Start of Provided information
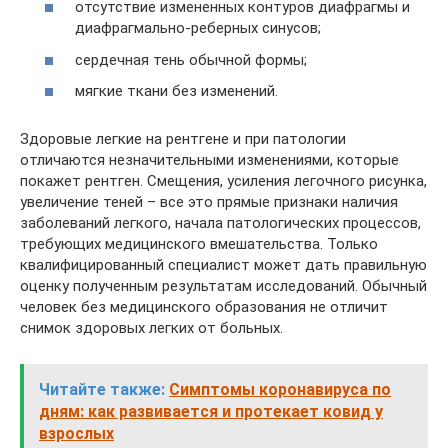
отсутствие измененных контуров диафрагмы и
диафрагмально-реберных синусов;
сердечная тень обычной формы;
мягкие ткани без изменений.
Здоровые легкие на рентгене и при патологии
отличаются незначительными изменениями, которые
покажет рентген. Смещения, усиления легочного рисунка,
увеличение теней – все это прямые признаки наличия
заболеваний легкого, начала патологических процессов,
требующих медицинского вмешательства. Только
квалифицированный специалист может дать правильную
оценку полученным результатам исследований. Обычный
человек без медицинского образования не отличит
снимок здоровых легких от больных.
Читайте также:
Симптомы коронавируса по
дням: как развивается и протекает ковид у
взрослых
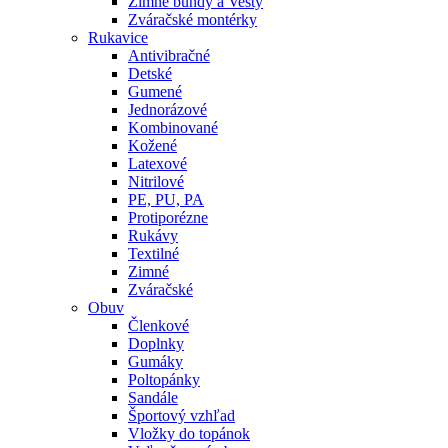
Zimné bundy a Vesty
Zváračské montérky
Rukavice
Antivibračné
Detské
Gumené
Jednorázové
Kombinované
Kožené
Latexové
Nitrilové
PE, PU, PA
Protiporézne
Rukávy
Textilné
Zimné
Zváračské
Obuv
Členkové
Doplnky
Gumáky
Poltopánky
Sandále
Športový vzhľad
Vložky do topánok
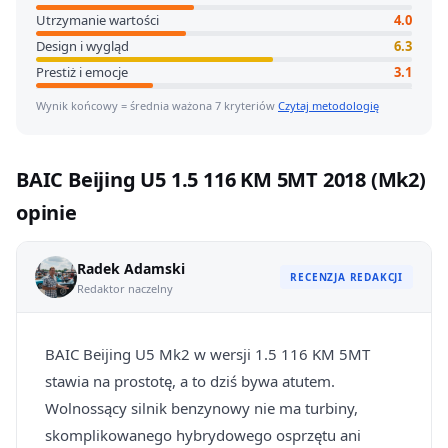
Utrzymanie wartości
4.0
Design i wygląd
6.3
Prestiż i emocje
3.1
Wynik końcowy = średnia ważona 7 kryteriów
Czytaj metodologię
BAIC Beijing U5 1.5 116 KM 5MT 2018 (Mk2)
opinie
Radek Adamski
RECENZJA REDAKCJI
Redaktor naczelny
BAIC Beijing U5 Mk2 w wersji 1.5 116 KM 5MT
stawia na prostotę, a to dziś bywa atutem.
Wolnossący silnik benzynowy nie ma turbiny,
skomplikowanego hybrydowego osprzętu ani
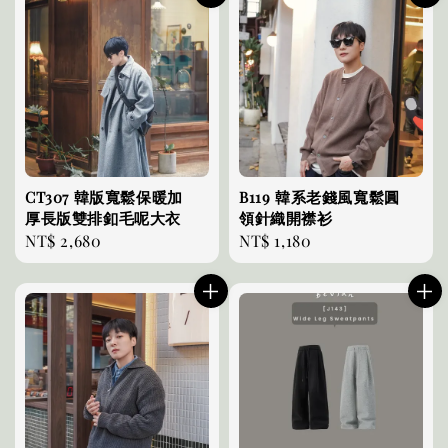
CT307 韓版寬鬆保暖加
B119 韓系老錢風寬鬆圓
厚長版雙排釦毛呢大衣
領針織開襟衫
Regular
NT$ 2,680
Regular
NT$ 1,180
price
price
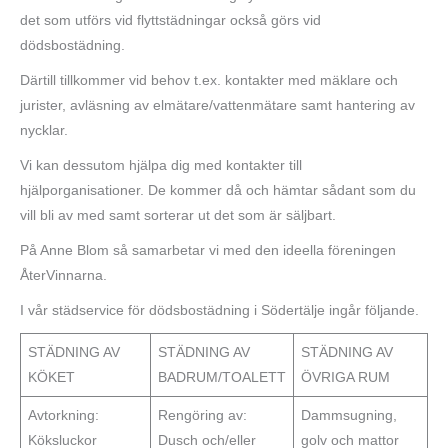
det som utförs vid flyttstädningar också görs vid
dödsbostädning.
Därtill tillkommer vid behov t.ex. kontakter med mäklare och
jurister, avläsning av elmätare/vattenmätare samt hantering av
nycklar.
Vi kan dessutom hjälpa dig med kontakter till
hjälporganisationer. De kommer då och hämtar sådant som du
vill bli av med samt sorterar ut det som är säljbart.
På Anne Blom så samarbetar vi med den ideella föreningen
ÅterVinnarna.
I vår städservice för dödsbostädning i Södertälje ingår följande.
STÄDNING AV
STÄDNING AV
STÄDNING AV
KÖKET
BADRUM/TOALETT
ÖVRIGA RUM
Avtorkning:
Rengöring av:
Dammsugning,
Köksluckor
Dusch och/eller
golv och mattor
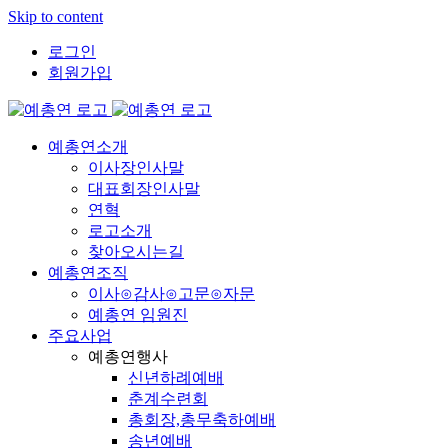
Skip to content
로그인
회원가입
예총연소개
이사장인사말
대표회장인사말
연혁
로고소개
찾아오시는길
예총연조직
이사⊙감사⊙고문⊙자문
예총연 임원진
주요사업
예총연행사
신년하례예배
춘계수련회
총회장,총무축하예배
송년예배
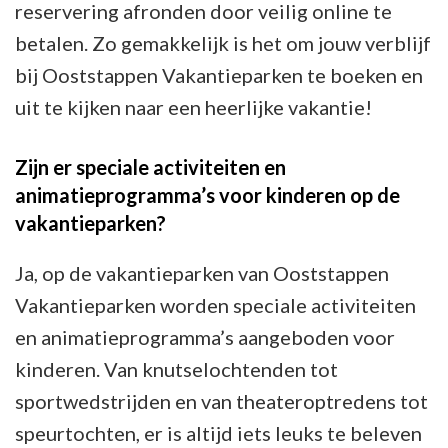
reservering afronden door veilig online te
betalen. Zo gemakkelijk is het om jouw verblijf
bij Ooststappen Vakantieparken te boeken en
uit te kijken naar een heerlijke vakantie!
Zijn er speciale activiteiten en
animatieprogramma’s voor kinderen op de
vakantieparken?
Ja, op de vakantieparken van Ooststappen
Vakantieparken worden speciale activiteiten
en animatieprogramma’s aangeboden voor
kinderen. Van knutselochtenden tot
sportwedstrijden en van theateroptredens tot
speurtochten, er is altijd iets leuks te beleven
End of Provided information
● Work instruction
Set down the lines from the one with "animatieprogramma’s voor kinderen op de" through the end of the data above. Keep each exactly as written and add no other line.

● Exercise answer
animatieprogramma’s voor kinderen op de
vakantieparken?
Ja, op de vakantieparken van Ooststappen
Vakantieparken worden speciale activiteiten
en animatieprogramma’s aangeboden voor
kinderen. Van knutselochtenden tot
sportwedstrijden en van theateroptredens tot
speurtochten, er is altijd iets leuks te beleven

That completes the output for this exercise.